ADE analyses air samples in our own in-house NATA accredited laboratory and offers asbestos air monitoring services before, during and following the completion of work on materials containing asbestos. Our consultants can design a solution that will suit your specific needs.
1. Background Monitoring
Background air monitoring can take place in two common situations. Firstly, if work on asbestos containing materials is about to commence, air monitoring can be conducted prior to this occurring to indicate if any other fibres are present. Secondly, if there are concerns that suspected asbestos or asbestos containing materials have been damaged, background air monitoring can help assess the potential risk. In this instance, background air monitoring would generally be conducted in combination with a visual inspection of the subject area.
2. Exposure Monitoring
Exposure monitoring involves taking repeated samples of the air quality to measure the extent to which an individual would be exposed to airborne asbestos. This measure is designed to be employed for the sampling of airborne asbestos fibres in occupational environments where it is known that regular exposure to asbestos occurs. In order to provide an accurate reading, the pumps should be run in the background with minimal interference to the normal activities that would take place there. Alternatively, a filter holder can be attached to the worker’s clothing. In this way, conditions are indicative of an individual’s standard exposure to airborne asbestos fibres. The results obtained are then compared with the national exposure standard to determine whether the exposure levels are within an acceptable range.
3. Control Monitoring
Asbestos control monitoring is conducted to analyse the efficacy of control measures enacted during work on asbestos containing materials. Control monitoring uses static or positional air monitors at fixed points, generally between one to two metres above floor level, to measure the level of airborne asbestos fibres. Appropriate locations to carry out control monitoring include:
Outside asbestos removal and encapsulating areas
At the clean end of asbestos decontamination units
Inside buildings or structure which contain asbestos
As control monitoring is intended to monitor the success of containment measures during removal, the results should not be taken as representative of actual occupational exposure.
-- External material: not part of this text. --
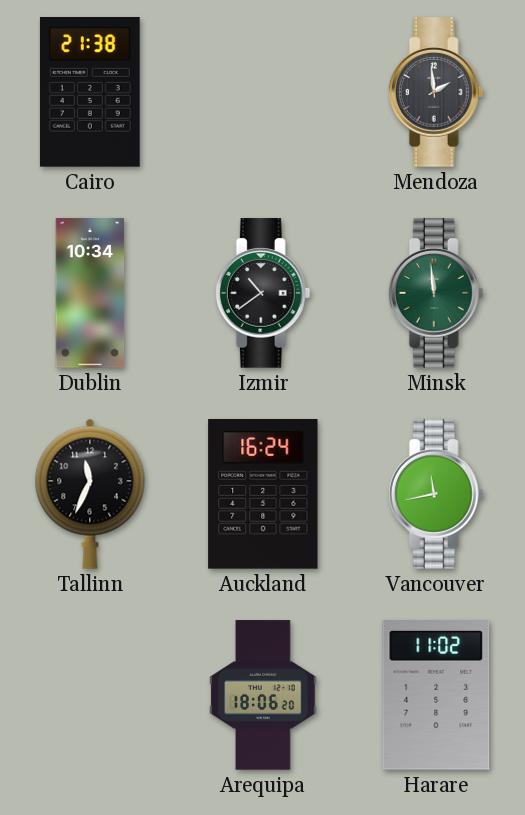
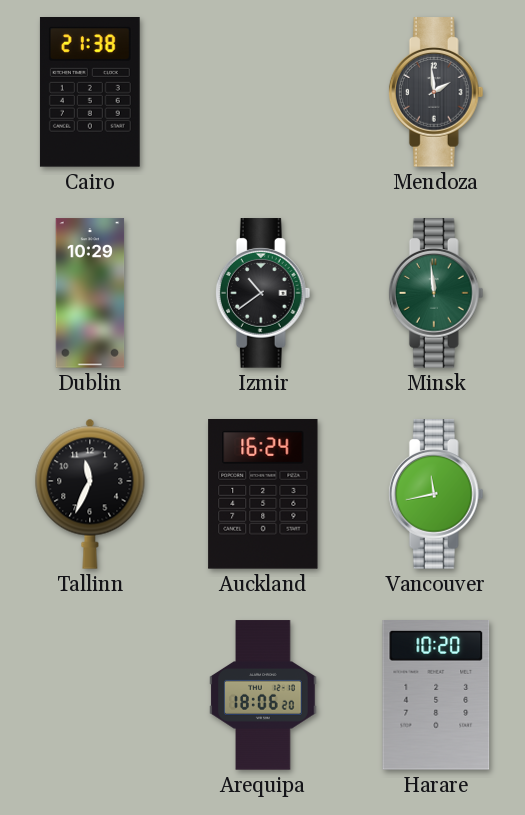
Dublin: 10:34 -> 10:29
Harare: 11:02 -> 10:20
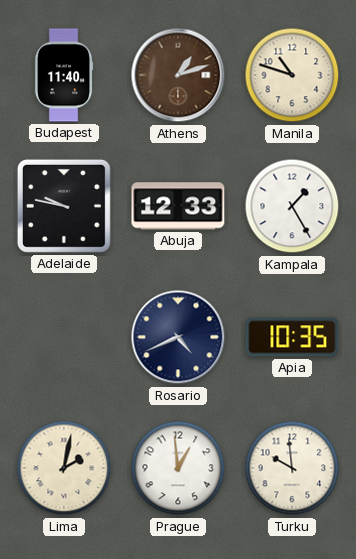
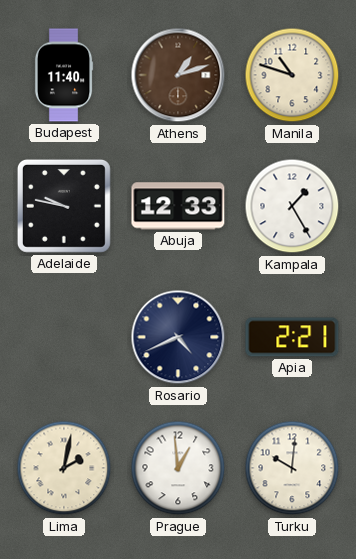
Apia: 10:35 -> 2:21
Turku: 9:59 -> 10:01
Moreover, unlike the exposure monitoring, these results cannot be compared against the national exposure standard.
4. Clearance Monitoring
Clearance Monitoring is undertaken following the completion of work on asbestos containing material and the area has been decontaminated and dried. For an area to receive clearance, the level of airborne asbestos fibres must be measured as below 0.01 fibres/ml. Clearance monitoring forms a critical part of an occupational hygienist’s clearance inspection and their ability to declare the subject area safe.